Time Travelers' Potlatch is a game in which two or more players say what gift they would give to another person - this is usually an historical person who played a role in, or had an influence on, the formation of Surrealism.

==Grattage==
Grattage is a surrealist technique in painting in which (usually wet) paint is scraped off the canvas. It was employed by Max Ernst and Joan Miró.

==Heatage==
Heatage is an automatic technique developed and used by David Hare in which an exposed but unfixed photographic negative is heated from below, causing the emulsion (and the resulting image, when developed) to distort in a random fashion.

==Indecipherable writing==
In addition to its obvious meaning of writing that is illegibile or for whatever other reason cannot be made out by the reader, indecipherable writing refers to a set of automatic techniques, most developed by Romanian surrealists and falling under the heading of surautomatism. Examples include entoptic graphomania, fumage and the movement of liquid down a vertical surface.

==Involuntary sculpture==
Surrealism describes as "involuntary sculpture" those made by absent-mindedly manipulating something, such as rolling and unrolling a movie ticket, bending a paper clip, and so forth.

==Latent news==
Latent news is a game in which an article from a newspaper is cut into individual words (or perhaps phrases) and then rapidly reassembled; see also Cut-up technique.

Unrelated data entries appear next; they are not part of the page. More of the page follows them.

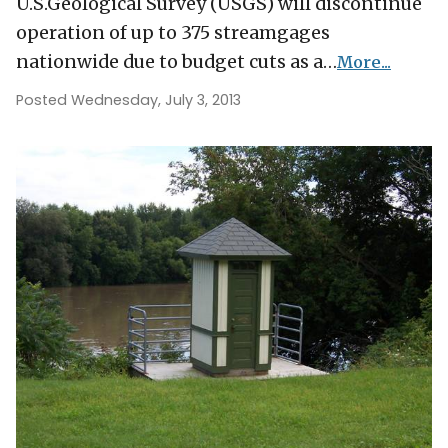
U.S.Geological Survey (USGS) will discontinue
operation of up to 375 streamgages
nationwide due to budget cuts as a…
More...
Posted Wednesday, July 3, 2013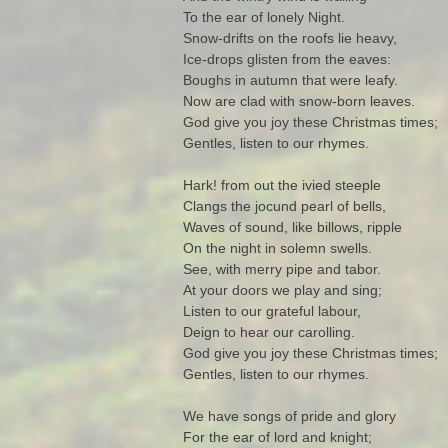
To the ear of lonely Night.
Snow-drifts on the roofs lie heavy,
Ice-drops glisten from the eaves:
Boughs in autumn that were leafy.
Now are clad with snow-born leaves.
God give you joy these Christmas times;
Gentles, listen to our rhymes.
Hark! from out the ivied steeple
Clangs the jocund pearl of bells,
Waves of sound, like billows, ripple
On the night in solemn swells.
See, with merry pipe and tabor.
At your doors we play and sing;
Listen to our grateful labour,
Deign to hear our carolling.
God give you joy these Christmas times;
Gentles, listen to our rhymes.
We have songs of pride and glory
For the ear of lord and knight;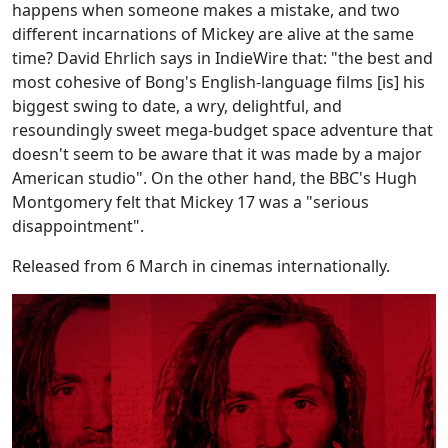
happens when someone makes a mistake, and two
different incarnations of Mickey are alive at the same
time? David Ehrlich says in IndieWire that: "the best and
most cohesive of Bong's English-language films [is] his
biggest swing to date, a wry, delightful, and
resoundingly sweet mega-budget space adventure that
doesn't seem to be aware that it was made by a major
American studio". On the other hand, the BBC's Hugh
Montgomery felt that Mickey 17 was a "serious
disappointment".
Released from 6 March in cinemas internationally.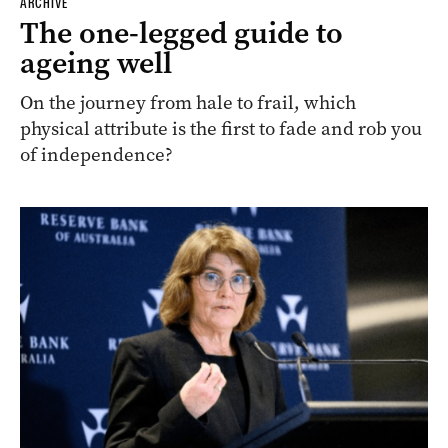
ARCHIVE
The one-legged guide to
ageing well
On the journey from hale to frail, which
physical attribute is the first to fade and rob you
of independence?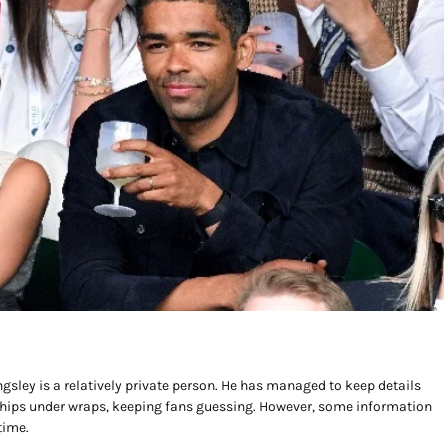
ngsley is a relatively private person. He has managed to keep details
ships under wraps, keeping fans guessing. However, some information
time.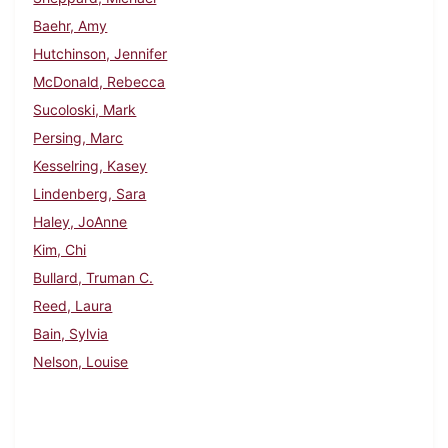
Baehr, Amy
Hutchinson, Jennifer
McDonald, Rebecca
Sucoloski, Mark
Persing, Marc
Kesselring, Kasey
Lindenberg, Sara
Haley, JoAnne
Kim, Chi
Bullard, Truman C.
Reed, Laura
Bain, Sylvia
Nelson, Louise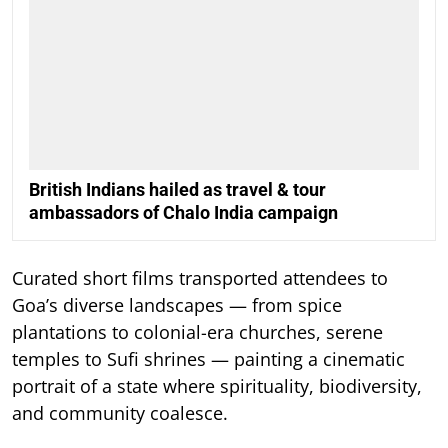
British Indians hailed as travel & tour
ambassadors of Chalo India campaign
Curated short films transported attendees to
Goa’s diverse landscapes — from spice
plantations to colonial-era churches, serene
temples to Sufi shrines — painting a cinematic
portrait of a state where spirituality, biodiversity,
and community coalesce.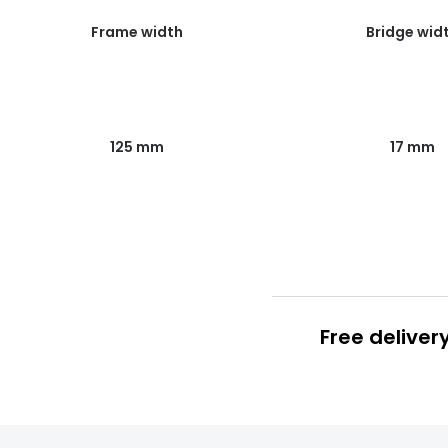
Frame width
Bridge wid
125 mm
17 mm
Free deliver
Prescription
FREE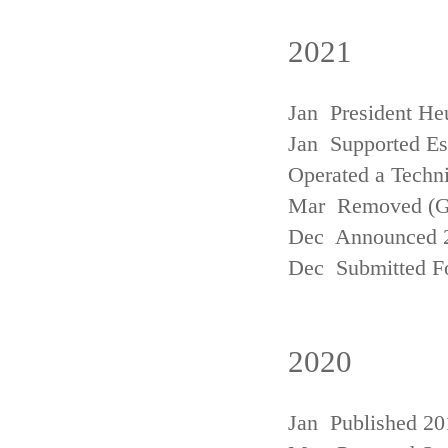
2021
Jan President He
Jan Supported Est
Operated a Techn
Mar Removed (
Dec Announced 2
Dec Submitted Fo
2020
Jan Published 20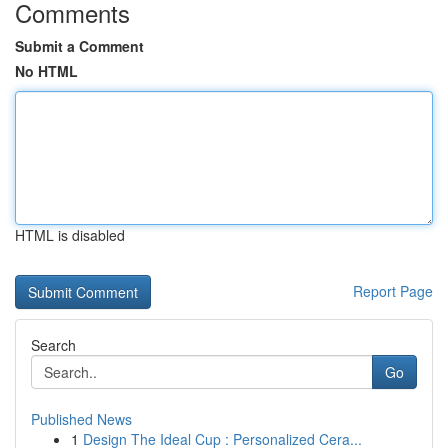
Comments
Submit a Comment
No HTML
HTML is disabled
Report Page
Search
Go
Published News
1
Design The Ideal Cup : Personalized Cera...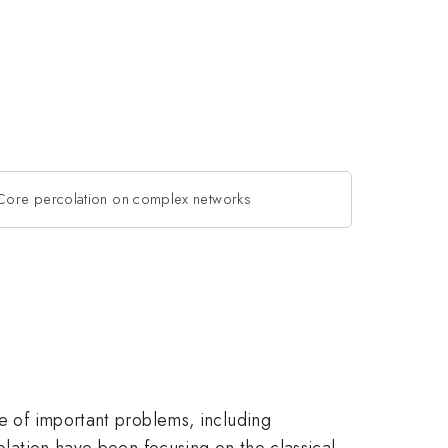
Core percolation on complex networks
ge of important problems, including
colation have been focusing on the classical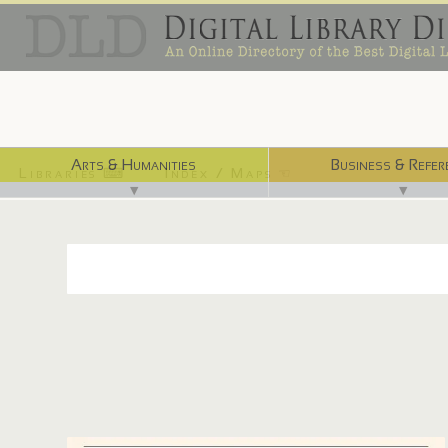
Arts & Humanities
Business & Refer
Libraries ⌨
Index / Maps ☜
▼
▼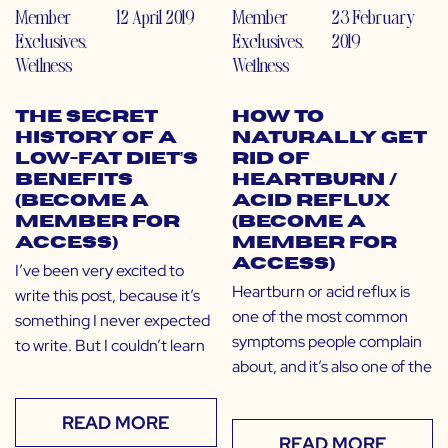
Member
12 April 2019
Member
23 February
Exclusives
,
Exclusives
,
2019
Wellness
Wellness
The Secret
How to
History of a
Naturally Get
Low-Fat Diet’s
Rid of
Benefits
Heartburn /
(Become a
Acid Reflux
Member for
(Become a
Access)
Member for
Access)
I’ve been very excited to
Heartburn or acid reflux is
write this post, because it’s
one of the most common
something I never expected
symptoms people complain
to write. But I couldn’t learn
about, and it’s also one of the
READ MORE
READ MORE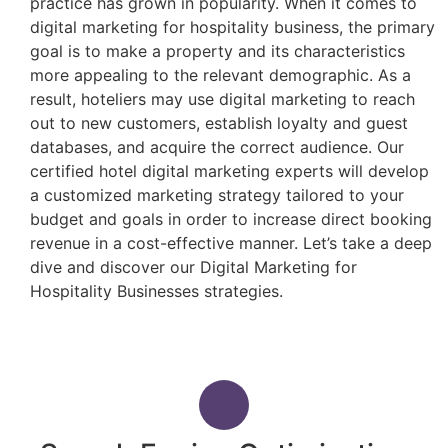
practice has grown in popularity. When it comes to
digital marketing for hospitality business, the primary
goal is to make a property and its characteristics
more appealing to the relevant demographic. As a
result, hoteliers may use digital marketing to reach
out to new customers, establish loyalty and guest
databases, and acquire the correct audience. Our
certified hotel digital marketing experts will develop
a customized marketing strategy tailored to your
budget and goals in order to increase direct booking
revenue in a cost-effective manner. Let’s take a deep
dive and discover our Digital Marketing for
Hospitality Businesses strategies.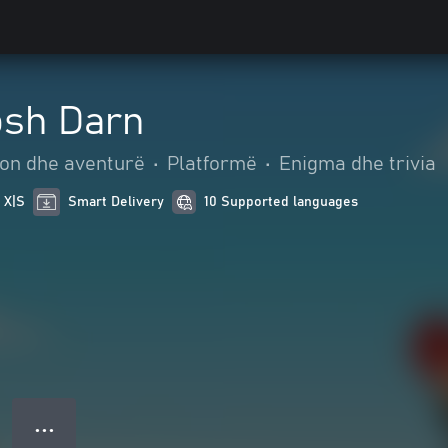
osh Darn
on dhe aventurë
•
Platformë
•
Enigma dhe trivia
 X|S
Smart Delivery
10 Supported languages
● ● ●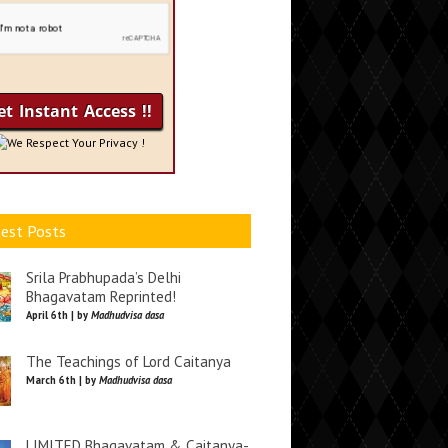
We Respect Your Privacy !
est Posts
Srila Prabhupada’s Delhi
Bhagavatam Reprinted!
April 6th | by
Madhudvisa dasa
The Teachings of Lord Caitanya
March 6th | by
Madhudvisa dasa
LIMITED Bhagavatam & Caitanya-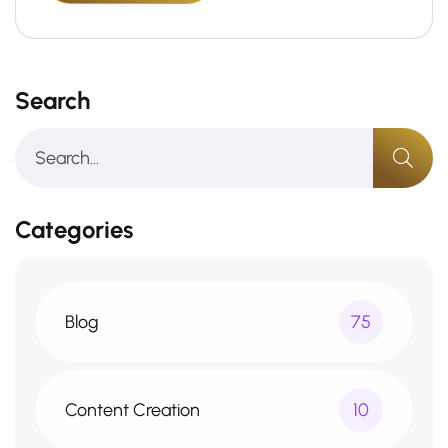
Search
Categories
Blog
75
Content Creation
10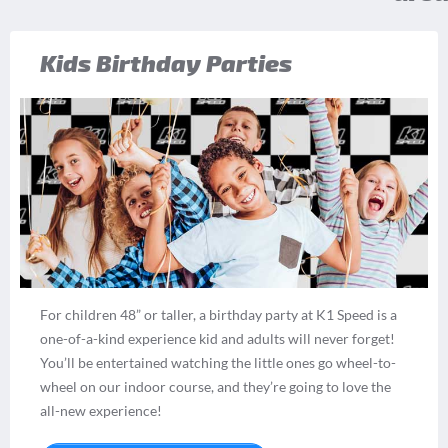
Kids Birthday Parties
For children 48” or taller, a birthday party at K1 Speed is a
one-of-a-kind experience kid and adults will never forget!
You’ll be entertained watching the little ones go wheel-to-
wheel on our indoor course, and they’re going to love the
all-new experience!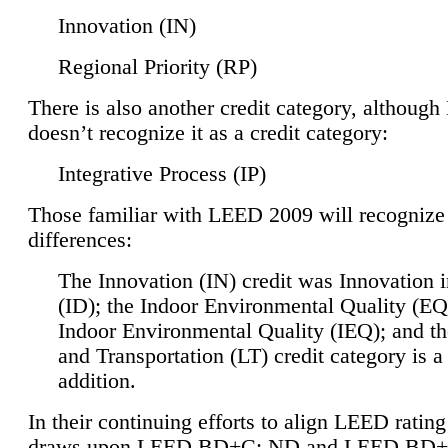
Innovation (IN)
Regional Priority (RP)
There is also another credit category, althoug
doesn’t recognize it as a credit category:
Integrative Process (IP)
Those familiar with LEED 2009 will recognize
differences:
The Innovation (IN) credit was Innovation 
(ID); the Indoor Environmental Quality (EQ
Indoor Environmental Quality (IEQ); and t
and Transportation (LT) credit category is 
addition.
In their continuing efforts to align LEED ratin
draws upon LEED BD+C: ND and LEED BD+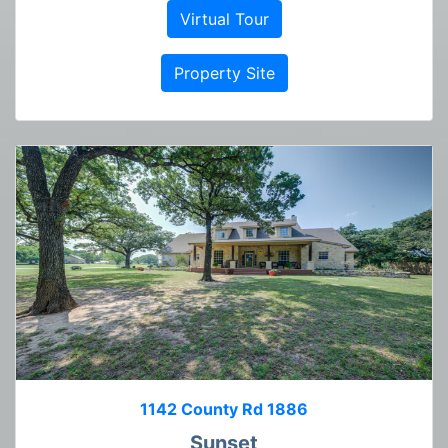
Virtual Tour
Property Site
1142 County Rd 1886
Sunset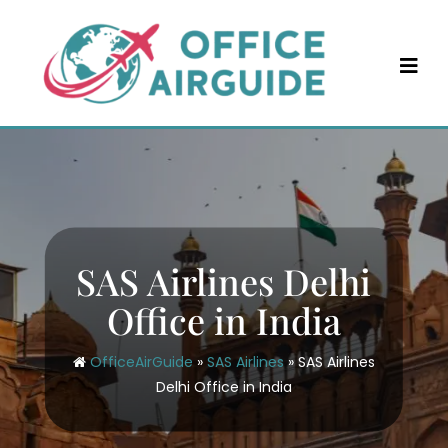
Skip
to
content
SAS Airlines Delhi
Office in India
OfficeAirGuide
»
SAS Airlines
»
SAS Airlines
Delhi Office in India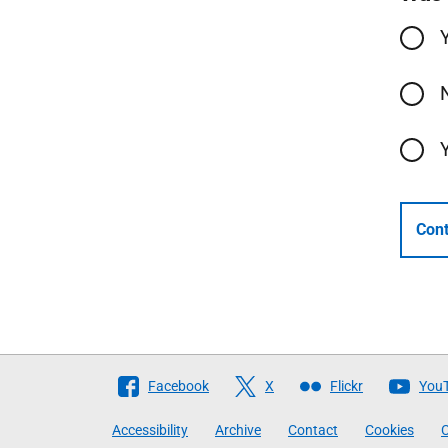
Cont
Follow
Facebook
X
Flickr
You
The
Accessibility
Archive
Contact
Cookies
C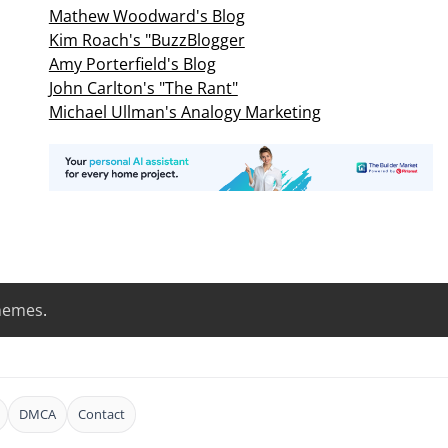
Mathew Woodward's Blog
Kim Roach's "BuzzBlogger
Amy Porterfield's Blog
John Carlton's "The Rant"
Michael Ullman's Analogy Marketing
hemes
.
DMCA
Contact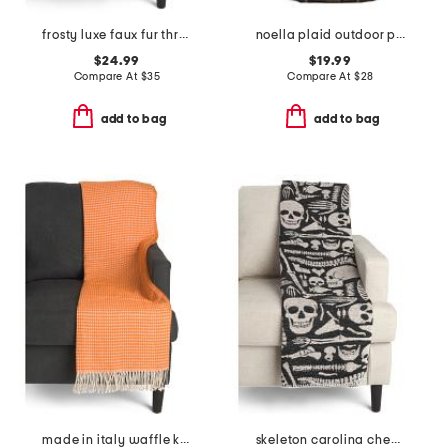
frosty luxe faux fur throw
noella plaid outdoor picnic throw
$24.99
$19.99
Compare At
$
35
Compare At
$
28
add to bag
add to bag
made in italy waffle knit fringe throw
skeleton carolina chenille throw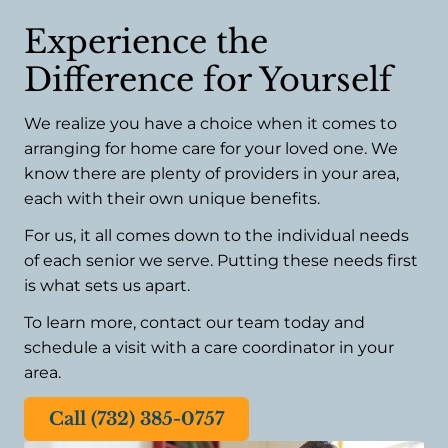
Experience the
Difference for Yourself
We realize you have a choice when it comes to
arranging for home care for your loved one. We
know there are plenty of providers in your area,
each with their own unique benefits.
For us, it all comes down to the individual needs
of each senior we serve. Putting these needs first
is what sets us apart.
To learn more, contact our team today and
schedule a visit with a care coordinator in your
area.
Call (732) 385-0757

==Movement of liquid down a vertical surface==

Pictures can be produced by dripping or allowing a flow of some form of liquid down a vertical surface. The technique was invented by surrealists from Romania and said by them to be surautomatic and a form of indecipherable writing.

==Paranoiac-critical method==

Paranoiac-critical method is a technique invented by Salvador Dalí which consists of the artist invoking a paranoid state (fear that the self is being manipulated, targeted or controlled by others). The result is a deconstruction of the psychological concept of identity, such that subjectivity becomes the primary aspect of the artwork.

==Parsemage==
Parsemage is a surrealist and automatic method in the visual arts invented by Ithell Colquhoun in which dust from charcoal or colored chalk is scattered on the surface of water and then skimmed off by passing a stiff paper or cardboard just under the water's surface.

==Photomontage==

Photomontage is making of composite picture by cutting and joining a number of photographs.

==Sifflage==
Sifflage is the technique used by Jimmy Ernst in which liquid paint is blown to inspire or reveal an image. This is sometimes called "soufflage", but Ernst's name was "sifflage".
The result can be seen in his Echo Plasm.

==Surautomatism==

Surautomatism is any theory or act of taking automatism to its most absurd limits.

==Triptography==
Triptography is an automatic photographic technique whereby a roll of film is used three times (either by the same photographer or, in the spirit of Exquisite Corpse, three different photographers), causing it to be triple-exposed in such a way that the chances of any single photograph having a clear and definite subject is nearly impossible. Indeed, finding any edges on the negative itself during the developing process is a nearly impossible task. Typically the developing of such a roll of film is an exercise in automatic technique in and of itself, cutting the film by counting sprocket holes alone, with no regard for the images present on the negative. The results have a quality reminiscent of the transitory period in sleep when one dream suddenly becomes another.